What changed
RBI has reviewed the ECB policy for infrastructure sector and now permits Indian infrastructure companies to avail short-term credit (bridge finance) for importing capital goods, under the approval route. The bridge finance must be replaced with a long-term ECB that complies with all extant ECB norms, and prior RBI approval is required for that replacement.
What it means for you
Banks can now facilitate short-term bridge finance for infrastructure clients importing capital goods, but must ensure the bridge loan is eventually replaced by a compliant long-term ECB. Banks cannot provide any guarantees for these transactions and must strictly monitor end-use and verify import documentation. This gives infrastructure firms more flexibility in funding imports while maintaining ECB discipline.
What you must do
- Advise infrastructure clients that they can avail short-term bridge finance for capital goods imports under approval route, subject to replacement with long-term ECB.

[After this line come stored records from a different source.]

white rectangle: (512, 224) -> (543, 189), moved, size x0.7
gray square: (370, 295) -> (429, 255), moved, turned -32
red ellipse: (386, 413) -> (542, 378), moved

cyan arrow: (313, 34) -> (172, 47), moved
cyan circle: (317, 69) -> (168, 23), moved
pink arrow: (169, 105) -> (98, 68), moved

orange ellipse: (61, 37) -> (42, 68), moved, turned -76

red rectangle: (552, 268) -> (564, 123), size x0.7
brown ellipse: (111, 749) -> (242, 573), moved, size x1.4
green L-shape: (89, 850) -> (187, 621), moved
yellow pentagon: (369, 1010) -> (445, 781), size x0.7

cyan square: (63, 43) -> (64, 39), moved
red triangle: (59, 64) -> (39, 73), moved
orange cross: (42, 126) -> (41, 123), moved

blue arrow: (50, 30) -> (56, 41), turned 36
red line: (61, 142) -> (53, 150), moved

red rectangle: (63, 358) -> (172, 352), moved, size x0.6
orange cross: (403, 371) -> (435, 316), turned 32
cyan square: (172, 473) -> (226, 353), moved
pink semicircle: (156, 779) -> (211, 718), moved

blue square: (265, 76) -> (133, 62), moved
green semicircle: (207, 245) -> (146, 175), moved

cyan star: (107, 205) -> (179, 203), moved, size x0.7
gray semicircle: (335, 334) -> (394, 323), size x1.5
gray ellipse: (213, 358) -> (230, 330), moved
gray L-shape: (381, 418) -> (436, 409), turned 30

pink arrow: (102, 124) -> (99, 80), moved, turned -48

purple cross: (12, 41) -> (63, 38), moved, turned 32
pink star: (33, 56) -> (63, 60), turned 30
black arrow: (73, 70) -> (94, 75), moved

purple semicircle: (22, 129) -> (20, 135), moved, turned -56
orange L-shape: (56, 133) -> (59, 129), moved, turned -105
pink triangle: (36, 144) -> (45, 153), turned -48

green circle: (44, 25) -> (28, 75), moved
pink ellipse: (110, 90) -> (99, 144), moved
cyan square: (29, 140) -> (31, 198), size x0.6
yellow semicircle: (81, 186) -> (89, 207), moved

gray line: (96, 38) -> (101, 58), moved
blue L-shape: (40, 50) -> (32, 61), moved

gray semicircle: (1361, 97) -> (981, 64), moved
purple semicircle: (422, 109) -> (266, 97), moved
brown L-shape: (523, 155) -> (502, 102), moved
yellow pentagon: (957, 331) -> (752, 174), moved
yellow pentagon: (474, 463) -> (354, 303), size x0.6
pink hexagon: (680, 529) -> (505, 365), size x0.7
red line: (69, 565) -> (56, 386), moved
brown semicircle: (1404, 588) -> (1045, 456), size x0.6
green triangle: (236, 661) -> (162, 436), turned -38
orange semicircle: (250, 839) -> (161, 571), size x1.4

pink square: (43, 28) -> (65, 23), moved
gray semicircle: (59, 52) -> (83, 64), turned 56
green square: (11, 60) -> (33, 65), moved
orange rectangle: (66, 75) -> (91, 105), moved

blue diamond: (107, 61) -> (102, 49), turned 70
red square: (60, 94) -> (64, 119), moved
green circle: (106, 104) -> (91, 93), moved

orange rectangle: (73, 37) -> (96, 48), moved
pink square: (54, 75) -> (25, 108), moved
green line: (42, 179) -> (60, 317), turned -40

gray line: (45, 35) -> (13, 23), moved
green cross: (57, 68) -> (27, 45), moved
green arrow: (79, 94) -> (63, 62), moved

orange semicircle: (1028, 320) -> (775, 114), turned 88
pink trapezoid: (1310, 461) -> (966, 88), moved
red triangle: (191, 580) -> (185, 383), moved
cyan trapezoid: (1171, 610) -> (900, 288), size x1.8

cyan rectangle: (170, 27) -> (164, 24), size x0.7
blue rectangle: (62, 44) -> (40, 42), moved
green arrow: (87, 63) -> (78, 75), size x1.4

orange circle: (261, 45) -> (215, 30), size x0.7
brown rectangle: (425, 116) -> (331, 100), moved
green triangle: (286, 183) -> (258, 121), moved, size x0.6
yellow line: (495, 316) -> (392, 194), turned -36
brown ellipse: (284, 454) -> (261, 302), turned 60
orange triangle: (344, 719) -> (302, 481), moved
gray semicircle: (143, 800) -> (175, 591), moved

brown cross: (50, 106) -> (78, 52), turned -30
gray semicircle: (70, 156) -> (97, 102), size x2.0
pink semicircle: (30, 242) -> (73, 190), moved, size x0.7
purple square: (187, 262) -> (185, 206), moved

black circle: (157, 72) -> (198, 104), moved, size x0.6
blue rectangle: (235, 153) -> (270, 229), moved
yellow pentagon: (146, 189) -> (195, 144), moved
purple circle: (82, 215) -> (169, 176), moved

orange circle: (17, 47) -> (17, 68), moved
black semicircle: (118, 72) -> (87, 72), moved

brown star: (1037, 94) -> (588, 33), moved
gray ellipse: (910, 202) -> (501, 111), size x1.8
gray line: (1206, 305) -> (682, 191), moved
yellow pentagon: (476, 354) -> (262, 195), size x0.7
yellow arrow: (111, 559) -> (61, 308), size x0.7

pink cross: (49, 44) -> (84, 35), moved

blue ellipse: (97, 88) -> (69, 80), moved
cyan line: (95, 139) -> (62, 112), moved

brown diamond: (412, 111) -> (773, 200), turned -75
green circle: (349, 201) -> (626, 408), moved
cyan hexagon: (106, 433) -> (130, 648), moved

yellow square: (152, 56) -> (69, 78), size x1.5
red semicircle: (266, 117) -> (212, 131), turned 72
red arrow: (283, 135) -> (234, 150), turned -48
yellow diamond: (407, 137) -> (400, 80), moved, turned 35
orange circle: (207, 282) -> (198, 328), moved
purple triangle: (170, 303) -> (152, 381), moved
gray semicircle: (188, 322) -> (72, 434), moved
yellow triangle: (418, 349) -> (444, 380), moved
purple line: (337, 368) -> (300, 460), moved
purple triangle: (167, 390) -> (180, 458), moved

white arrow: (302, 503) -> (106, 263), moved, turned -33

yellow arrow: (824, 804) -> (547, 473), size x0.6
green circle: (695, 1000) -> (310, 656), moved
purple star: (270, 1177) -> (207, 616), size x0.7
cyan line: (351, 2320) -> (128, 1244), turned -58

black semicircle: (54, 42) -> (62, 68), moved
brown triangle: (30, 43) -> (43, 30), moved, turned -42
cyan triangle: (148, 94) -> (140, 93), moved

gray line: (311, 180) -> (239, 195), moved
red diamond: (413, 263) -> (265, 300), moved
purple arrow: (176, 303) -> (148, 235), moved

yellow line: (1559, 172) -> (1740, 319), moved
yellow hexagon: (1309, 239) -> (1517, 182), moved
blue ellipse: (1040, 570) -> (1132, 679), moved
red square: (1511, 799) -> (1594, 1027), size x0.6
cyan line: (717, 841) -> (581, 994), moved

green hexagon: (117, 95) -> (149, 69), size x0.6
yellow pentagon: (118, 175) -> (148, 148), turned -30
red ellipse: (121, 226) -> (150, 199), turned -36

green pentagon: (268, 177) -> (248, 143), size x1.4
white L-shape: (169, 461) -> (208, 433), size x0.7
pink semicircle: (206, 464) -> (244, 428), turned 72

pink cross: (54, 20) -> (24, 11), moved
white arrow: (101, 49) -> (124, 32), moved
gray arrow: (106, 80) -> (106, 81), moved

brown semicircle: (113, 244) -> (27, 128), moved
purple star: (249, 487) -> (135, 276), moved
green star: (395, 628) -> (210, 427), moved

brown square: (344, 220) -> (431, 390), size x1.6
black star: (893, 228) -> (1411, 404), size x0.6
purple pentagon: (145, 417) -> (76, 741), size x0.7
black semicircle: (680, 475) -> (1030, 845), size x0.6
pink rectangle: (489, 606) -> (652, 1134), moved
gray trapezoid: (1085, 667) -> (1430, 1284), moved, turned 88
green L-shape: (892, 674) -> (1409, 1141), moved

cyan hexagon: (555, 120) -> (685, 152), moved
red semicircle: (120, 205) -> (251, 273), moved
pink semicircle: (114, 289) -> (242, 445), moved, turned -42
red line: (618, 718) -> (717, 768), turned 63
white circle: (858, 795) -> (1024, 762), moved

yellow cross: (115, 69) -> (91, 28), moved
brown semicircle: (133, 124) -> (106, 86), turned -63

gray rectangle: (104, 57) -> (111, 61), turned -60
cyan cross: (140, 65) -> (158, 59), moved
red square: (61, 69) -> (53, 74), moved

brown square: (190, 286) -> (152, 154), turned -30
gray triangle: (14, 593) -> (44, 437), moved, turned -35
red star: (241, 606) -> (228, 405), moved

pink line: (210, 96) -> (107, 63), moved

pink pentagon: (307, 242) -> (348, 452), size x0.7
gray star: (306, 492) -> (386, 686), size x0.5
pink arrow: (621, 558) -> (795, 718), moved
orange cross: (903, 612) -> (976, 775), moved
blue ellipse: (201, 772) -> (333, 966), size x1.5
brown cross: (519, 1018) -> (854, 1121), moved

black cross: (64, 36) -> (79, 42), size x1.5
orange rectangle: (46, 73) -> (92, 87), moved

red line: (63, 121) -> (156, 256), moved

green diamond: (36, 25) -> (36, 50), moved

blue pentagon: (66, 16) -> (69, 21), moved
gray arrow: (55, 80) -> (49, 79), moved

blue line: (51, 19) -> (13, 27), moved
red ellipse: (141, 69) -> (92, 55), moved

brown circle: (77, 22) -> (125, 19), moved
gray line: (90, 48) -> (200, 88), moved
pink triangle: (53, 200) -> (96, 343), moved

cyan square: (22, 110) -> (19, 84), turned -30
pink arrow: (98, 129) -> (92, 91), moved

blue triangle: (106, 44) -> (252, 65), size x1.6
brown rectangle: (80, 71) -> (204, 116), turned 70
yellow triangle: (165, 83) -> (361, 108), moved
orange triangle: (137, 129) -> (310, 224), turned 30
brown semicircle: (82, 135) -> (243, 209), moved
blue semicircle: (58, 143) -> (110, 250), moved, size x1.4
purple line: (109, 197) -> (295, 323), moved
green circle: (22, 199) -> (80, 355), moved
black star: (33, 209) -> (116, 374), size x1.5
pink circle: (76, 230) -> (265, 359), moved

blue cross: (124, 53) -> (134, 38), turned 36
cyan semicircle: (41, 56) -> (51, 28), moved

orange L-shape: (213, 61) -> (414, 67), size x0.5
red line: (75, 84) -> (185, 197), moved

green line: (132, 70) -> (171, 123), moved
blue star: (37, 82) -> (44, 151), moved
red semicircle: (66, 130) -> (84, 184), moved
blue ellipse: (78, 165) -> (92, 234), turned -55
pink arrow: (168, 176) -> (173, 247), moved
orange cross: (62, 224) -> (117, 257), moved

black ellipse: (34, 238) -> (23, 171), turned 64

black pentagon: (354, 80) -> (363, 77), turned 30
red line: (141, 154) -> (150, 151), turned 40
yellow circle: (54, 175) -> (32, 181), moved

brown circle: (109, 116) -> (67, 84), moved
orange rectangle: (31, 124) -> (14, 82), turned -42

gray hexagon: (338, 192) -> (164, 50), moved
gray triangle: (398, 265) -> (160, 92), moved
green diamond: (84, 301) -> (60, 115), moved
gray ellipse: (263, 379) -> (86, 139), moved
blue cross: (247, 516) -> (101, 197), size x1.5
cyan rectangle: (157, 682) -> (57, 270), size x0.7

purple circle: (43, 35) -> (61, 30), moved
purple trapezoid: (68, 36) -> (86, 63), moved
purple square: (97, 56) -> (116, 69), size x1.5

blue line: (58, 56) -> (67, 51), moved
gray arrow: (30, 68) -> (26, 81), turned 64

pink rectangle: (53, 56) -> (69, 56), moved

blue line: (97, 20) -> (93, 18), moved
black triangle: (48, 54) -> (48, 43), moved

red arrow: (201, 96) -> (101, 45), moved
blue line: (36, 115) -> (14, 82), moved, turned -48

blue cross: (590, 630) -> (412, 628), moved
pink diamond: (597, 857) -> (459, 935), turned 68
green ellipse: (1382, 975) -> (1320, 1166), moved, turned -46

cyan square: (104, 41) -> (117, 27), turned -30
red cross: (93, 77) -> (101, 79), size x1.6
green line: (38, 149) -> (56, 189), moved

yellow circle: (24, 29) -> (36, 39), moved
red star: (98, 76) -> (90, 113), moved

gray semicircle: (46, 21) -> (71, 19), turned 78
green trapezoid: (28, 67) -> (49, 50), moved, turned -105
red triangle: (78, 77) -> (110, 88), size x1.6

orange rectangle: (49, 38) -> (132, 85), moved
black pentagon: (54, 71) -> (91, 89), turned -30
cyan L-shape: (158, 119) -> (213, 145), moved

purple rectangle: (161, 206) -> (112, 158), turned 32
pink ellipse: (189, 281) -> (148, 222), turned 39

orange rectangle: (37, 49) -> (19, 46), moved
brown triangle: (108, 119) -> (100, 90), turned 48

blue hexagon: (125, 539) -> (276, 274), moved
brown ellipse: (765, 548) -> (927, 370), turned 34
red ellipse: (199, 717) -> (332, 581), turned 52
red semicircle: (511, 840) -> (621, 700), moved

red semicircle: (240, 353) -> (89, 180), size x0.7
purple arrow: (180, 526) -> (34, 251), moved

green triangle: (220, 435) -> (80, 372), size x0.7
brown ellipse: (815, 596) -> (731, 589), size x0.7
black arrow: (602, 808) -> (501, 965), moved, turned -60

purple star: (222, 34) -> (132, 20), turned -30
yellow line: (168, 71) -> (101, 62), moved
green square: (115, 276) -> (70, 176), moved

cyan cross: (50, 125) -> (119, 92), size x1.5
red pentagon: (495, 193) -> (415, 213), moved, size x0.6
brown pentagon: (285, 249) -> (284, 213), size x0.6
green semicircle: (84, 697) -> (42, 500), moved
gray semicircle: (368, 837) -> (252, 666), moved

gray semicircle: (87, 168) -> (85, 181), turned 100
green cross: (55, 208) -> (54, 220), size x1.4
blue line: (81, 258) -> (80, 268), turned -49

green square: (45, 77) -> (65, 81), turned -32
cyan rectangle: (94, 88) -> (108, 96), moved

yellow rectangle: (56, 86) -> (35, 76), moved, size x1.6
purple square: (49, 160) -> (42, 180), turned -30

- Ensure prior RBI approval is obtained before replacing bridge finance with long-term ECB.
- Monitor end-use of funds and verify import of capital goods via Bill of Entry; do not provide any guarantees.
- Comply with all other ECB norms (eligible borrower, lender, all-in-cost, average maturity, reporting) unchanged.
Who it affects
Authorised Dealer Category I banks, Infrastructure sector companies importing capital goods, Borrowers and lenders involved in ECB transactions
What is bridge finance in this context?
It is short-term credit (including buyers'/suppliers' credit) availed by infrastructure companies to import capital goods, which must later be replaced by a long-term ECB.
Can banks provide guarantees for such bridge finance?
No, banks in India are not permitted to provide any form of guarantees for these transactions.
What documentation is needed to evidence import?
The designated AD Category I bank must verify the Bill of Entry to evidence the import of capital goods.